Those who have been following my reviews in the last few months will remember that I first experienced Jonathan Maberry’s amazing Joe Ledger series when I read last year’s epic release, Deep Silence, which was among my top 10 reads of 2018. Deep Silence was the 10th book in the series, and its clever writing, over-the-top elements and outstanding audiobook adaption made me immediately go back and check out the first book in the series, Patient Zero. I found Patient Zero, with its focus on weaponised zombies, to be just as entertaining as Deep Silence, while also serving as an amazing start to the series. Because of how much I enjoyed Deep Silence and Patient Zero, I decided to check out the other books in the Joe Ledger series as soon as possible. The Dragon Factory is the second book in this series, and it continues the epic adventure started in Patient Zero. Featuring excellent antagonists, fun new elements and a killer storyline, The Dragon Factory is an amazing book which I experienced in its audiobook format.
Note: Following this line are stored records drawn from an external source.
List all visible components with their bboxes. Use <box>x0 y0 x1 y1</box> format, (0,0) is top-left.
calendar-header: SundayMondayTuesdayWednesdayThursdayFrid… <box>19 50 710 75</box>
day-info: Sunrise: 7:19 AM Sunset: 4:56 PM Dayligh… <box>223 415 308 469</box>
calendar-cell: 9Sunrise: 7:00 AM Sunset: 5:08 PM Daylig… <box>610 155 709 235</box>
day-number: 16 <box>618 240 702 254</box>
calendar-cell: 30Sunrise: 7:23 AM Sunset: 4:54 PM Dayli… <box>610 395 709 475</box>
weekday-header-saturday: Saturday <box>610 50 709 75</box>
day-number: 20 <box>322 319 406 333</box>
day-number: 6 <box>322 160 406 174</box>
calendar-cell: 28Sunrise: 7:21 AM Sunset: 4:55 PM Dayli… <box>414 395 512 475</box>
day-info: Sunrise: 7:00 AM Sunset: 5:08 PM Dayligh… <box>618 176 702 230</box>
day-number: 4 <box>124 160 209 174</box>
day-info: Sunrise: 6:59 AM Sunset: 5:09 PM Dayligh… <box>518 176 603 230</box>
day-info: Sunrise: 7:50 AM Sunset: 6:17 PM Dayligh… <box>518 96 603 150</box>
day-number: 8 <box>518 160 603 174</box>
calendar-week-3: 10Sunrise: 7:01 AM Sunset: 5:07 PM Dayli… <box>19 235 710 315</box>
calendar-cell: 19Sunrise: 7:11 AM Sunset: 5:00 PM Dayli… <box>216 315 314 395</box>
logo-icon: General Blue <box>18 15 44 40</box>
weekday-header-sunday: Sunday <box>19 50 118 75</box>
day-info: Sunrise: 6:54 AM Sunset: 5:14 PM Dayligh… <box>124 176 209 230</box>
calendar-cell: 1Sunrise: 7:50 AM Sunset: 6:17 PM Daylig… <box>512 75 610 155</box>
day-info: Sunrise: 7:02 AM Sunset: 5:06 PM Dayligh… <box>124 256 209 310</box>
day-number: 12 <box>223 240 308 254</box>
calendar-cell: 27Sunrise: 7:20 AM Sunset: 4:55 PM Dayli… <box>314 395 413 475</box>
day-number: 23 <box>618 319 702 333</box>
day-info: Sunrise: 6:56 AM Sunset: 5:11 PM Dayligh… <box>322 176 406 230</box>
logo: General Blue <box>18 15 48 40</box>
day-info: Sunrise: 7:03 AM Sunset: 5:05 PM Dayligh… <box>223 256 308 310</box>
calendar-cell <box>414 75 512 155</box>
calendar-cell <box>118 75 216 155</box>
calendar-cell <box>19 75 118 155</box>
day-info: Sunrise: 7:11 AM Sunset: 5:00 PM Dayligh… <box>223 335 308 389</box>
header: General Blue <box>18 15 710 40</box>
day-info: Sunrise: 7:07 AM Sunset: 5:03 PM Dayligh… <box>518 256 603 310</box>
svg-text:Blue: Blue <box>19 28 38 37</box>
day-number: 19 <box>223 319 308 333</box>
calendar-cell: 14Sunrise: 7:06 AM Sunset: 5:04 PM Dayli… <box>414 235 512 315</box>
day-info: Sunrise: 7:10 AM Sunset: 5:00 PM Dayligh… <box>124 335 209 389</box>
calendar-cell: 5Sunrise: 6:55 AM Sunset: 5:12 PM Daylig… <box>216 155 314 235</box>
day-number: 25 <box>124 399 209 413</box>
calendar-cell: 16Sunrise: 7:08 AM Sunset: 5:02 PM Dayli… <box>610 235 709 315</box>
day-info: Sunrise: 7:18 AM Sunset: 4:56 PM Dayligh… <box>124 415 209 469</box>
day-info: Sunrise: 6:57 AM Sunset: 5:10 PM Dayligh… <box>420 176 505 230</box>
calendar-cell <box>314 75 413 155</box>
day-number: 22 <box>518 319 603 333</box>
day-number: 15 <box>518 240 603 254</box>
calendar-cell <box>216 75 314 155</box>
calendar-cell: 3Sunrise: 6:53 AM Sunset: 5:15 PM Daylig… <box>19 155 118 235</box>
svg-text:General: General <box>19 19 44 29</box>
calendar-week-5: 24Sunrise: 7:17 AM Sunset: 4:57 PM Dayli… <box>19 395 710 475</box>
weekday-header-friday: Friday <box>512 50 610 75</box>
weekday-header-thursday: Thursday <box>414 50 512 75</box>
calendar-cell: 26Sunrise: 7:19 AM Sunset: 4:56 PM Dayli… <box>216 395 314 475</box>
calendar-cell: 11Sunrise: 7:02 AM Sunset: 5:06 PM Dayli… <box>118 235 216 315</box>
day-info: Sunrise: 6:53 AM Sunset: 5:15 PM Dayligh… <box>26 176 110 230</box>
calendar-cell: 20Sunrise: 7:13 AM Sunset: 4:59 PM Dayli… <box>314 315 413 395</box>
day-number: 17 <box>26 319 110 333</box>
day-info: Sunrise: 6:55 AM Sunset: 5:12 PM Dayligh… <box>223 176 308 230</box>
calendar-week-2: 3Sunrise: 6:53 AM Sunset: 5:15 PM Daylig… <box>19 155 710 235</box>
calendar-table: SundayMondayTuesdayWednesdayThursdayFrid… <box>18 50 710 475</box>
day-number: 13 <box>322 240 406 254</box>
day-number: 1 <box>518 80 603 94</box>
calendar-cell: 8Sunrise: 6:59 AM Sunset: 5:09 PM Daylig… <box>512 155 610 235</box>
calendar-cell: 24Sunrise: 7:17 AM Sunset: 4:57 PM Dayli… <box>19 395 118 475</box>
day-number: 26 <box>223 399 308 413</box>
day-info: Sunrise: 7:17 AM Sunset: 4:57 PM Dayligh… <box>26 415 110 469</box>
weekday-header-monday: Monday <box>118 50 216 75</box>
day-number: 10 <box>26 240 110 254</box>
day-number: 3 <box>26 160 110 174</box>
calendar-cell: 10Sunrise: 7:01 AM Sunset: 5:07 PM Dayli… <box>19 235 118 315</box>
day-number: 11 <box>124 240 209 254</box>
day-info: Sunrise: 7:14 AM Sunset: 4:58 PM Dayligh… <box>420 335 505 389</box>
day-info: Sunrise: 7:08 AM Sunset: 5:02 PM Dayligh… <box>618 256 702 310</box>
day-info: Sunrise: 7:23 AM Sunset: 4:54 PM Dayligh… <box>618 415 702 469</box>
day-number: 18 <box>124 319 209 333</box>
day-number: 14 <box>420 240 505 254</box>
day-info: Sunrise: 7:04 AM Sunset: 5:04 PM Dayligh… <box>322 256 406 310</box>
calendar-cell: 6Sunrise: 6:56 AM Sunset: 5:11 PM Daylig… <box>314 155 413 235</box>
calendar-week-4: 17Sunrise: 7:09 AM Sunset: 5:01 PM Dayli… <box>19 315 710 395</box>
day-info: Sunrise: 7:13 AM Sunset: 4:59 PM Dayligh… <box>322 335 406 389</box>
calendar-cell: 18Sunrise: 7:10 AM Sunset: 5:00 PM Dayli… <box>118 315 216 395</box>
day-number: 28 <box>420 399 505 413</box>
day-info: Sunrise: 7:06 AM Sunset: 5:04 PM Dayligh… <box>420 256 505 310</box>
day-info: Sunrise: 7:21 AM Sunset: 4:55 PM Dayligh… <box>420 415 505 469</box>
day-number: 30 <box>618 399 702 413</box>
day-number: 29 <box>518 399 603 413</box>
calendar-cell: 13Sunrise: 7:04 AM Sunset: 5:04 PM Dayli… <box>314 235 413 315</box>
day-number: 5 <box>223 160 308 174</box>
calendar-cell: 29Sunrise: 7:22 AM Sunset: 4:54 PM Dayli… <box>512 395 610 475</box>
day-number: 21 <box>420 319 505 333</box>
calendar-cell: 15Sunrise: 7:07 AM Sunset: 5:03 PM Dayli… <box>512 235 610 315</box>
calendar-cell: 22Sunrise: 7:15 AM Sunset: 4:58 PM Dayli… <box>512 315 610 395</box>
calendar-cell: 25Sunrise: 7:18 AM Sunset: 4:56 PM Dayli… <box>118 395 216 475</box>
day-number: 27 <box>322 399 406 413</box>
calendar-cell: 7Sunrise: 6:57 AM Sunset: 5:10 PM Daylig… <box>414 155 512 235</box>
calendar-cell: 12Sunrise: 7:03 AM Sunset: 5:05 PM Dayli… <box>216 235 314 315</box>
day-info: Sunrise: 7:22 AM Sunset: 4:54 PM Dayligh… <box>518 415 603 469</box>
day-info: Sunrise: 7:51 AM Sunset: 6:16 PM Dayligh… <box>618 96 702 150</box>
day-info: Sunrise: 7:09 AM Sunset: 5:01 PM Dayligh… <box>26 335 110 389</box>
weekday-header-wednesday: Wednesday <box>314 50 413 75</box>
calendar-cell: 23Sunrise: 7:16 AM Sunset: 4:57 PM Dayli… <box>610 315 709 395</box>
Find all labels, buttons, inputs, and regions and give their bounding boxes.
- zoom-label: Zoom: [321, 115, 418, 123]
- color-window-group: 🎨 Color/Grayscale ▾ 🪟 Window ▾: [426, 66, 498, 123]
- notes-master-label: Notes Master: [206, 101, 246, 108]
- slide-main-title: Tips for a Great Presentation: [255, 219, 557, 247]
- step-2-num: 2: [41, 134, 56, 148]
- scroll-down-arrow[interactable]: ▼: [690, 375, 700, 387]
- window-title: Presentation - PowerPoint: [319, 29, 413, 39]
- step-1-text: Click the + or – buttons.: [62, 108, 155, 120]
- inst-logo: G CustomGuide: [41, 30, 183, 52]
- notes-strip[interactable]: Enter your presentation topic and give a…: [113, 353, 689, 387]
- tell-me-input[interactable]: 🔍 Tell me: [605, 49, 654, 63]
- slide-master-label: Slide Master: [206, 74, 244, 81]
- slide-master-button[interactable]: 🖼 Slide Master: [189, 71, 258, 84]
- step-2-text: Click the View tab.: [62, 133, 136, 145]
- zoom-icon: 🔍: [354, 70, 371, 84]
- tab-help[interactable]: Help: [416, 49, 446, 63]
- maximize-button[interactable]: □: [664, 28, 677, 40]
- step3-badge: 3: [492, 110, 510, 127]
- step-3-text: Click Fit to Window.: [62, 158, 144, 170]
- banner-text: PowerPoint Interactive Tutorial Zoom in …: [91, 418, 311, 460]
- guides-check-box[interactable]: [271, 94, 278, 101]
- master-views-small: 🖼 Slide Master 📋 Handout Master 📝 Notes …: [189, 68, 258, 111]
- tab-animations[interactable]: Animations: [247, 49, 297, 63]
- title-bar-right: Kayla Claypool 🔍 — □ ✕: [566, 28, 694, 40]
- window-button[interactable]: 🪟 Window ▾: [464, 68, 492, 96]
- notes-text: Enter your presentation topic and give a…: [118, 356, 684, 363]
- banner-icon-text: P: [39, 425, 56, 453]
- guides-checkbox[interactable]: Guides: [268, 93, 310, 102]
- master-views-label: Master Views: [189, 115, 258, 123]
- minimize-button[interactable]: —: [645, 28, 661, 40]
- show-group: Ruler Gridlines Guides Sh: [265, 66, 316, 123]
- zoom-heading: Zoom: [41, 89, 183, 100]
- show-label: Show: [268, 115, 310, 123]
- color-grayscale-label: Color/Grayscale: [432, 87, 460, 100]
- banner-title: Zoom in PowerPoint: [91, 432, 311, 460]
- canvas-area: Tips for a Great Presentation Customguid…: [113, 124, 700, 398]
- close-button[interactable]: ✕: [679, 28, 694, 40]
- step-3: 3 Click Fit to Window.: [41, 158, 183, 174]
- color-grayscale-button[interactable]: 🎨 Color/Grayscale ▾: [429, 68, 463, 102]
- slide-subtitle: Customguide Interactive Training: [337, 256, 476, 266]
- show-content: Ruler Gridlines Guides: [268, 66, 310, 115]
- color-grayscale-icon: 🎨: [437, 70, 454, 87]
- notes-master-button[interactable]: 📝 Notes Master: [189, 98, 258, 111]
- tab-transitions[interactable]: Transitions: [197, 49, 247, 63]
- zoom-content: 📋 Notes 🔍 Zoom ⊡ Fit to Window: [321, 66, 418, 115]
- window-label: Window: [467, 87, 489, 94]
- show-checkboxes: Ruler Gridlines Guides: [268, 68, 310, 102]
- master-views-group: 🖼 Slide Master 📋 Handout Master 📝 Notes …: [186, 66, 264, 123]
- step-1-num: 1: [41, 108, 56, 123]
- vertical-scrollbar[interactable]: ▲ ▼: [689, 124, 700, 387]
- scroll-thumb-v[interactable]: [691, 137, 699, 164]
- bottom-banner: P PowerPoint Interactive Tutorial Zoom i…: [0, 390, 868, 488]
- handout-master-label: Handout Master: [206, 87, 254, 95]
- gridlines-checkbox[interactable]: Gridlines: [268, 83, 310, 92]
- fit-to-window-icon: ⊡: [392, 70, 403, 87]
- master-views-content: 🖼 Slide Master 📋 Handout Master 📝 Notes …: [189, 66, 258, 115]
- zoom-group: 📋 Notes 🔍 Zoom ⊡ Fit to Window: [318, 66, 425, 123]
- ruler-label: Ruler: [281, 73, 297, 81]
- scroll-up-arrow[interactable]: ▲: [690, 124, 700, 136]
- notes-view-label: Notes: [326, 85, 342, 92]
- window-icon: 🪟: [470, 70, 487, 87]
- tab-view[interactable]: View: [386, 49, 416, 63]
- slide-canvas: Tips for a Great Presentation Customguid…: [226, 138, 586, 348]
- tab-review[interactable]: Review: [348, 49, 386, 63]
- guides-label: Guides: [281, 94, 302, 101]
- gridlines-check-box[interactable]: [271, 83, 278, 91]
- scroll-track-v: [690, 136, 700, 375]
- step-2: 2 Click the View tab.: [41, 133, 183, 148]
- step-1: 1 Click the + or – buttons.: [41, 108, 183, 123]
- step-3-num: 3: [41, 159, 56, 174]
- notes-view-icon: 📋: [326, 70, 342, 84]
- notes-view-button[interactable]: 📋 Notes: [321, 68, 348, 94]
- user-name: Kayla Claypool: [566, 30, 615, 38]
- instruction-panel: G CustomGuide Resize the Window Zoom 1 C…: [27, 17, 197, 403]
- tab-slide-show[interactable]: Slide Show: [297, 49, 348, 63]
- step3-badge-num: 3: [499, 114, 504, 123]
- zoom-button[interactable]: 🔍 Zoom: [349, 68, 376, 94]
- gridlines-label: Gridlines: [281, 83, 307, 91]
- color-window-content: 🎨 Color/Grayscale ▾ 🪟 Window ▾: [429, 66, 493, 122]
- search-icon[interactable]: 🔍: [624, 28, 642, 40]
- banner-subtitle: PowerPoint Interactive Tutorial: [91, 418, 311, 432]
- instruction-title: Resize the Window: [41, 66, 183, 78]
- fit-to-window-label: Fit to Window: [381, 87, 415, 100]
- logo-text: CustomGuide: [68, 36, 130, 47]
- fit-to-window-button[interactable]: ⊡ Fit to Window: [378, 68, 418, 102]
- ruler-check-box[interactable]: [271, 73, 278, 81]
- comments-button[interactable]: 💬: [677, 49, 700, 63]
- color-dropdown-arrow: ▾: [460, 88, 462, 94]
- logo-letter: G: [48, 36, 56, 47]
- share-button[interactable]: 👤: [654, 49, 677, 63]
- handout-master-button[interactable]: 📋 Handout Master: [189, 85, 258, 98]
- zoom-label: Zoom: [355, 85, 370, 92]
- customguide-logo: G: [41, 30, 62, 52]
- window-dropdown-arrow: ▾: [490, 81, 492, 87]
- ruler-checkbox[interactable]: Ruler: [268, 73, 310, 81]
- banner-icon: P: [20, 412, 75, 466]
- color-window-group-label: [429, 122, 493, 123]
Having read the first book and the latest book in this series before reading this second instalment gave me an interesting insight when it came to reading The Dragon Factory. While Patient Zero was a great book, I felt that The Dragon Factory is the book in the series where Maberry really hit his stride. I found that this second book contained a much better combination of character focus, humour, intense action and the books fantastic science fiction elements. The overall story of The Dragon Factory was absolutely incredible and extremely compelling, allowing me to rush through this book in no time at all. I loved several of the twists that Maberry inserted into this book, although I did see the book’s big plot development coming from some distance away. However, knowing it was coming did not lessen the impact for me, and it represents some amazing writing from the author. There was a lot less horror elements in The Dragon Factory than the other Joe Ledger books I have read, but it still contains a healthy dose of mad-science elements, and I loved all the scientific discussions included throughout the book.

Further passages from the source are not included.